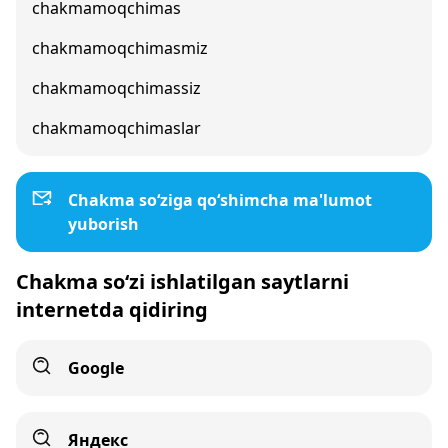
chakmamoqchimas
chakmamoqchimasmiz
chakmamoqchimassiz
chakmamoqchimaslar
Chakma so‘ziga qo‘shimcha ma'lumot
yuborish
Chakma so‘zi ishlatilgan saytlarni
internetda qidiring
Google
Яндекс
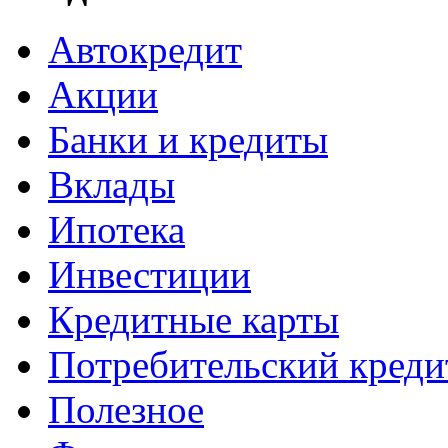
Автокредит
Акции
Банки и кредиты
Вклады
Ипотека
Инвестиции
Кредитные карты
Потребительский креди
Полезное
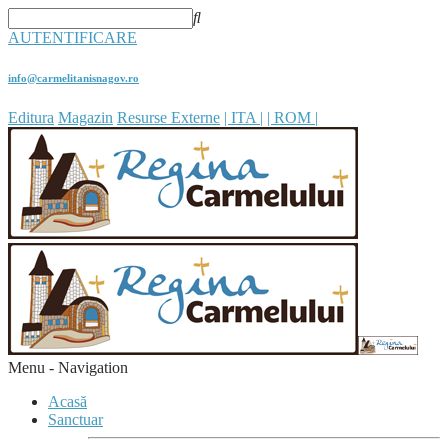
AUTENTIFICARE
info@carmelitanisnagov.ro
Editura
Magazin
Resurse Externe
| ITA |
| ROM |
Menu -
Navigation
Acasă
Sanctuar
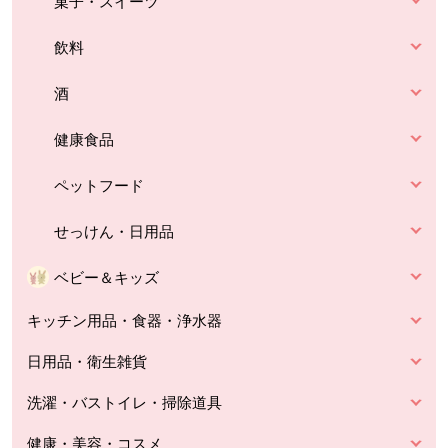
菓子・スイーツ
飲料
酒
健康食品
ペットフード
せっけん・日用品
ベビー＆キッズ
キッチン用品・食器・浄水器
日用品・衛生雑貨
洗濯・バストイレ・掃除道具
健康・美容・コスメ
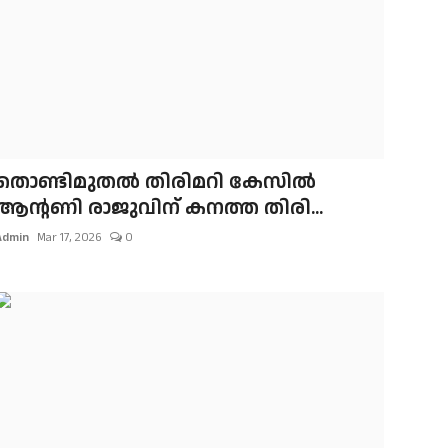
തൊണ്ടിമുതല്‍ തിരിമറി കേസില്‍
ആന്റണി രാജുവിന് കനത്ത തിരി...
Admin
Mar 17, 2026
0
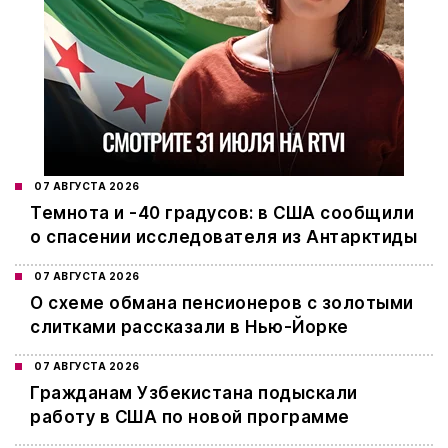
07 АВГУСТА 2026
Темнота и -40 градусов: в США сообщили
о спасении исследователя из Антарктиды
07 АВГУСТА 2026
О схеме обмана пенсионеров с золотыми
слитками рассказали в Нью-Йорке
07 АВГУСТА 2026
Гражданам Узбекистана подыскали
работу в США по новой программе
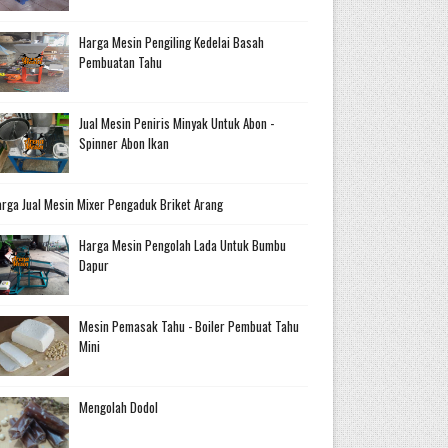
Harga Mesin Pengiling Kedelai Basah
Pembuatan Tahu
Jual Mesin Peniris Minyak Untuk Abon -
Spinner Abon Ikan
rga Jual Mesin Mixer Pengaduk Briket Arang
Harga Mesin Pengolah Lada Untuk Bumbu
Dapur
Mesin Pemasak Tahu - Boiler Pembuat Tahu
Mini
Mengolah Dodol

========================================

## Goal of the exercise:
In the records above, locate the lines holding the word "Harga". Copy each of them.

## Exercise result:
Harga Mesin Pengiling Kedelai Basah
Harga Mesin Pengolah Lada Untuk Bumbu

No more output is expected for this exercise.